◆ Records to use:
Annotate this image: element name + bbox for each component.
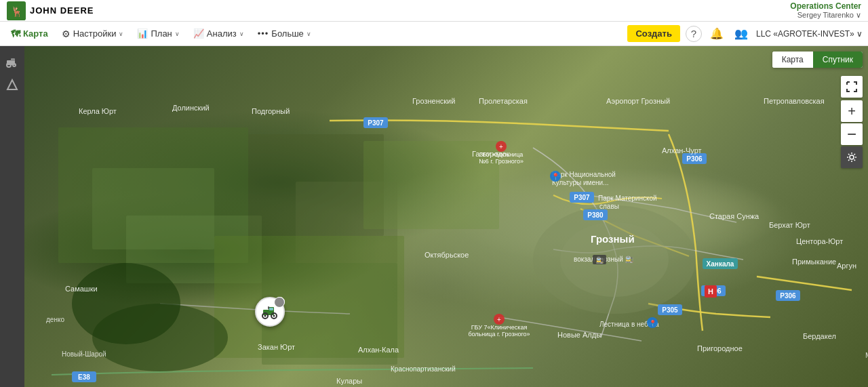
analysis-nav-icon: 📈 [193,28,204,39]
svg-point-20 [92,304,228,371]
svg-point-17 [533,205,696,314]
map-settings-button[interactable] [841,146,863,168]
help-button[interactable]: ? [686,26,702,42]
svg-text:Р307: Р307 [574,194,590,201]
fullscreen-button[interactable] [841,76,863,98]
settings-chevron-icon: ∨ [119,30,123,37]
svg-text:ГБУ «Больница: ГБУ «Больница [479,151,524,158]
svg-text:Пригородное: Пригородное [697,344,743,352]
svg-text:Р306: Р306 [686,155,703,163]
svg-text:вокзал Грозный 🚉: вокзал Грозный 🚉 [574,255,634,264]
svg-rect-101 [269,308,273,310]
svg-text:H: H [708,287,713,296]
nav-map-label: Карта [23,28,48,39]
svg-text:ГБУ 7«Клиническая: ГБУ 7«Клиническая [471,324,528,331]
svg-text:Пролетарская: Пролетарская [479,97,528,105]
svg-text:Закан Юрт: Закан Юрт [258,343,295,351]
svg-text:Алхан-Кала: Алхан-Кала [358,346,399,354]
bell-icon: 🔔 [710,28,724,39]
nav-item-more[interactable]: ••• Больше ∨ [252,26,317,41]
map-icon: 🗺 [11,28,20,39]
svg-text:Самашки: Самашки [65,285,98,293]
svg-text:Р380: Р380 [587,211,604,219]
svg-rect-5 [11,58,15,61]
svg-point-83 [550,171,561,182]
svg-text:📍: 📍 [649,319,657,327]
status-icon [277,299,283,304]
svg-text:Алхан-Чурт: Алхан-Чурт [662,146,702,155]
tractor-icon [255,297,285,327]
svg-text:Новые Алды: Новые Алды [557,331,601,339]
left-sidebar [0,46,24,387]
svg-rect-9 [58,127,248,263]
svg-text:Е38: Е38 [78,373,90,381]
users-button[interactable]: 👥 [732,24,751,43]
nav-item-analysis[interactable]: 📈 Анализ ∨ [188,26,250,41]
svg-text:Краснопартизанский: Краснопартизанский [391,365,456,373]
header: 🦌 JOHN DEERE Operations Center Sergey Ti… [0,0,868,22]
svg-rect-25 [570,192,594,203]
svg-text:№6 г. Грозного»: №6 г. Грозного» [479,158,524,165]
svg-text:денко: денко [46,316,64,323]
svg-text:+: + [499,143,503,150]
svg-rect-11 [126,216,262,283]
svg-text:+: + [497,316,501,323]
svg-text:Центора-Юрт: Центора-Юрт [796,237,843,245]
nav-item-settings[interactable]: ⚙ Настройки ∨ [56,26,130,42]
tractor-sidebar-icon [5,55,19,68]
svg-text:Новый-Шарой: Новый-Шарой [62,350,106,358]
svg-text:славы: славы [599,203,619,210]
map-overlay-svg: Р307 Р306 Р307 Р380 Р306 Р306 Р305 [24,46,868,387]
nav-plan-label: План [151,28,172,39]
svg-rect-16 [363,141,499,229]
company-selector[interactable]: LLC «AGROTEK-INVEST» ∨ [756,29,863,39]
more-chevron-icon: ∨ [307,30,311,37]
map-container[interactable]: Р307 Р306 Р307 Р380 Р306 Р306 Р305 [24,46,868,387]
notifications-button[interactable]: 🔔 [707,24,726,43]
map-type-map-button[interactable]: Карта [772,52,813,68]
zoom-in-button[interactable]: + [841,100,863,122]
sidebar-vehicles-button[interactable] [2,52,22,72]
svg-rect-14 [214,236,404,358]
svg-point-79 [496,141,507,152]
svg-rect-23 [682,153,707,164]
fullscreen-icon [846,81,857,92]
nav-item-map[interactable]: 🗺 Карта [5,26,54,42]
svg-text:Подгорный: Подгорный [252,107,290,115]
sidebar-fields-button[interactable] [2,75,22,95]
company-name: LLC «AGROTEK-INVEST» ∨ [756,29,863,39]
svg-rect-93 [593,255,606,264]
svg-rect-10 [92,168,214,249]
svg-rect-13 [296,182,397,263]
svg-text:Октябрьское: Октябрьское [425,251,469,259]
zoom-in-icon: + [848,104,856,119]
svg-text:Газгородок: Газгородок [472,150,510,158]
svg-text:Аргун: Аргун [837,262,856,270]
logo-text: JOHN DEERE [30,5,94,16]
svg-text:Парк Материнской: Парк Материнской [598,195,657,202]
ops-center-label: Operations Center [790,1,861,11]
svg-point-98 [264,315,267,317]
create-button[interactable]: Создать [627,25,679,42]
vehicle-status-badge [275,297,285,306]
svg-text:Культуры имени...: Культуры имени... [552,179,608,186]
svg-text:Ме...: Ме... [865,351,868,359]
svg-text:Лестница в небеса: Лестница в небеса [599,321,659,328]
svg-text:Парк Национальной: Парк Национальной [552,171,616,178]
header-right: Operations Center Sergey Titarenko ∨ [790,1,861,20]
svg-text:Бердакел: Бердакел [803,332,836,340]
svg-marker-6 [7,80,17,89]
nav-more-label: Больше [271,28,304,39]
map-type-switcher: Карта Спутник [772,52,863,68]
nav-item-plan[interactable]: 📊 План ∨ [132,26,184,41]
map-type-satellite-button[interactable]: Спутник [813,52,863,68]
svg-text:Ханкала: Ханкала [707,260,734,268]
svg-text:Р306: Р306 [780,292,796,300]
user-name: Sergey Titarenko ∨ [797,11,861,20]
tractor-marker[interactable] [255,297,285,327]
gear-icon [846,152,857,163]
svg-text:Кулары: Кулары [336,377,362,385]
main-area: Р307 Р306 Р307 Р380 Р306 Р306 Р305 [0,46,868,387]
navbar: 🗺 Карта ⚙ Настройки ∨ 📊 План ∨ 📈 Анализ … [0,22,868,46]
zoom-out-button[interactable]: − [841,123,863,145]
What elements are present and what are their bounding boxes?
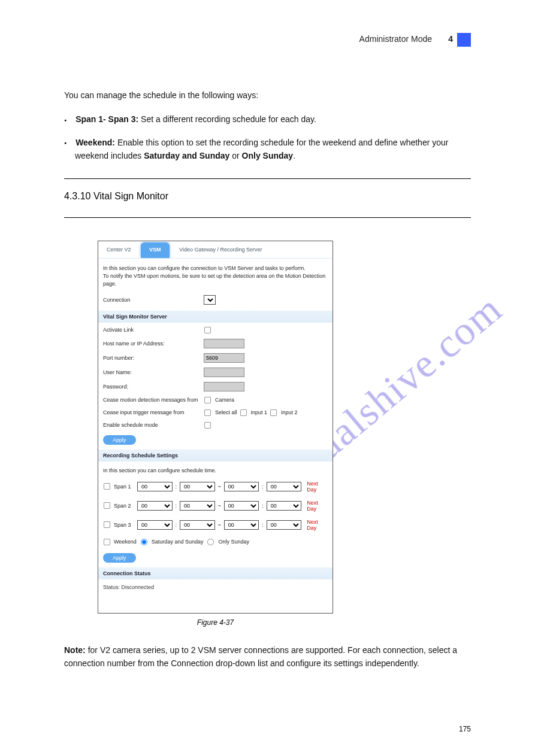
weekend-radio-only-sun[interactable]: [207, 539, 214, 545]
bullet-list: Span 1- Span 3: Set a different recordin…: [64, 113, 471, 162]
chapter-number: 4: [448, 34, 453, 44]
span2-row: Span 2 00 : 00 ~ 00 : 00 Next Day: [98, 496, 333, 515]
weekend-radio-sat-sun[interactable]: [141, 539, 147, 545]
cease-input-row: Cease input trigger message from Select …: [98, 406, 333, 419]
camera-label: Camera: [215, 397, 234, 403]
list-item-body: Enable this option to set the recording …: [75, 138, 448, 160]
host-input[interactable]: [204, 339, 244, 348]
page-number: 175: [459, 725, 471, 733]
username-label: User Name:: [103, 369, 204, 375]
weekend-row: Weekend Saturday and Sunday Only Sunday: [98, 535, 333, 549]
document-page: manualshive.com 4 Administrator Mode You…: [0, 0, 535, 756]
password-row: Password:: [98, 379, 333, 394]
section-heading: 4.3.10 Vital Sign Monitor: [64, 191, 471, 202]
port-input[interactable]: [204, 353, 244, 363]
enable-schedule-row: Enable schedule mode: [98, 419, 333, 432]
span1-hour-end[interactable]: 00: [224, 482, 259, 491]
input2-label: Input 2: [281, 409, 298, 415]
span3-checkbox[interactable]: [104, 521, 110, 528]
span3-label: Span 3: [114, 522, 131, 528]
tilde-sep: ~: [218, 503, 221, 509]
span3-hour-start[interactable]: 00: [137, 520, 173, 530]
weekend-checkbox[interactable]: [104, 539, 110, 545]
section-vsm-server: Vital Sign Monitor Server: [98, 311, 333, 323]
next-day-label: Next Day: [307, 500, 328, 512]
port-row: Port number:: [98, 351, 333, 365]
divider: [64, 178, 471, 179]
span2-min-end[interactable]: 00: [267, 501, 302, 511]
tab-strip: Center V2 VSM Video Gateway / Recording …: [98, 241, 333, 259]
span3-hour-end[interactable]: 00: [224, 520, 259, 530]
panel-intro-line: In this section you can configure the co…: [103, 265, 328, 272]
status-text: Status: Disconnected: [98, 581, 333, 591]
select-all-label: Select all: [215, 409, 237, 415]
password-label: Password:: [103, 384, 204, 390]
tab-vsm[interactable]: VSM: [141, 242, 170, 257]
weekend-label: Weekend: [114, 539, 137, 545]
username-input[interactable]: [204, 368, 244, 377]
list-item: Weekend: Enable this option to set the r…: [64, 136, 471, 163]
span2-label: Span 2: [114, 503, 131, 509]
camera-checkbox[interactable]: [204, 397, 211, 403]
span2-checkbox[interactable]: [104, 502, 110, 509]
span3-min-end[interactable]: 00: [267, 520, 302, 530]
note-label: Note:: [64, 645, 86, 655]
span3-min-start[interactable]: 00: [180, 520, 215, 530]
next-day-label: Next Day: [307, 519, 328, 531]
connection-label: Connection: [103, 297, 204, 303]
apply-button[interactable]: Apply: [103, 553, 136, 563]
note-paragraph: Note: for V2 camera series, up to 2 VSM …: [64, 643, 471, 670]
activate-link-row: Activate Link: [98, 324, 333, 336]
panel-intro-line: To notify the VSM upon motions, be sure …: [103, 272, 328, 288]
tab-center-v2[interactable]: Center V2: [98, 241, 140, 258]
chapter-color-block: [457, 33, 471, 47]
section-recording-schedule: Recording Schedule Settings: [98, 450, 333, 462]
activate-link-checkbox[interactable]: [204, 327, 211, 333]
span1-hour-start[interactable]: 00: [137, 482, 173, 491]
chapter-header: 4 Administrator Mode: [64, 30, 471, 53]
list-item-label: Span 1- Span 3:: [75, 114, 138, 124]
input2-checkbox[interactable]: [270, 409, 277, 416]
username-row: User Name:: [98, 365, 333, 379]
weekend-opt1-label: Saturday and Sunday: [152, 539, 204, 545]
span1-min-start[interactable]: 00: [180, 482, 215, 491]
span2-hour-start[interactable]: 00: [137, 501, 173, 511]
enable-schedule-label: Enable schedule mode: [103, 422, 204, 428]
schedule-subtext: In this section you can configure schedu…: [98, 463, 333, 477]
cease-input-label: Cease input trigger message from: [103, 409, 204, 415]
select-all-checkbox[interactable]: [204, 409, 211, 416]
activate-link-label: Activate Link: [103, 327, 204, 333]
password-input[interactable]: [204, 382, 244, 391]
tab-video-gateway[interactable]: Video Gateway / Recording Server: [171, 241, 270, 258]
vsm-settings-screenshot: Center V2 VSM Video Gateway / Recording …: [98, 241, 333, 614]
divider: [64, 217, 471, 218]
apply-button[interactable]: Apply: [103, 435, 136, 445]
colon-sep: :: [262, 484, 264, 490]
colon-sep: :: [262, 503, 264, 509]
figure-caption: Figure 4-37: [98, 618, 333, 627]
host-row: Host name or IP Address:: [98, 336, 333, 351]
tilde-sep: ~: [218, 522, 221, 528]
span2-min-start[interactable]: 00: [180, 501, 215, 511]
weekend-opt1[interactable]: Saturday and Sunday: [140, 538, 204, 546]
list-item: Span 1- Span 3: Set a different recordin…: [64, 113, 471, 126]
next-day-label: Next Day: [307, 481, 328, 493]
host-label: Host name or IP Address:: [103, 341, 204, 347]
colon-sep: :: [262, 522, 264, 528]
colon-sep: :: [176, 522, 177, 528]
span3-row: Span 3 00 : 00 ~ 00 : 00 Next Day: [98, 515, 333, 535]
tilde-sep: ~: [218, 484, 221, 490]
cease-motion-label: Cease motion detection messages from: [103, 397, 204, 403]
list-item-label: Weekend:: [75, 138, 115, 147]
input1-checkbox[interactable]: [240, 409, 247, 416]
connection-select[interactable]: 1: [204, 295, 216, 305]
span2-hour-end[interactable]: 00: [224, 501, 259, 511]
span1-min-end[interactable]: 00: [267, 482, 302, 491]
connection-row: Connection 1: [98, 293, 333, 307]
enable-schedule-checkbox[interactable]: [204, 422, 211, 429]
list-item-body: Set a different recording schedule for e…: [141, 114, 316, 124]
colon-sep: :: [176, 503, 177, 509]
span1-label: Span 1: [114, 484, 131, 490]
weekend-opt2[interactable]: Only Sunday: [207, 538, 249, 546]
span1-checkbox[interactable]: [104, 483, 110, 490]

◆ Task directions:
Go line by line through the data above and report each one that holds the string "checkbox".

◆ Answer for the task:
span3-checkbox[interactable]: [104, 521, 110, 528]
weekend-checkbox[interactable]: [104, 539, 110, 545]
camera-checkbox[interactable]: [204, 397, 211, 403]
span2-checkbox[interactable]: [104, 502, 110, 509]
activate-link-checkbox[interactable]: [204, 327, 211, 333]
input2-checkbox[interactable]: [270, 409, 277, 416]
select-all-checkbox[interactable]: [204, 409, 211, 416]
input1-checkbox[interactable]: [240, 409, 247, 416]
enable-schedule-checkbox[interactable]: [204, 422, 211, 429]
span1-checkbox[interactable]: [104, 483, 110, 490]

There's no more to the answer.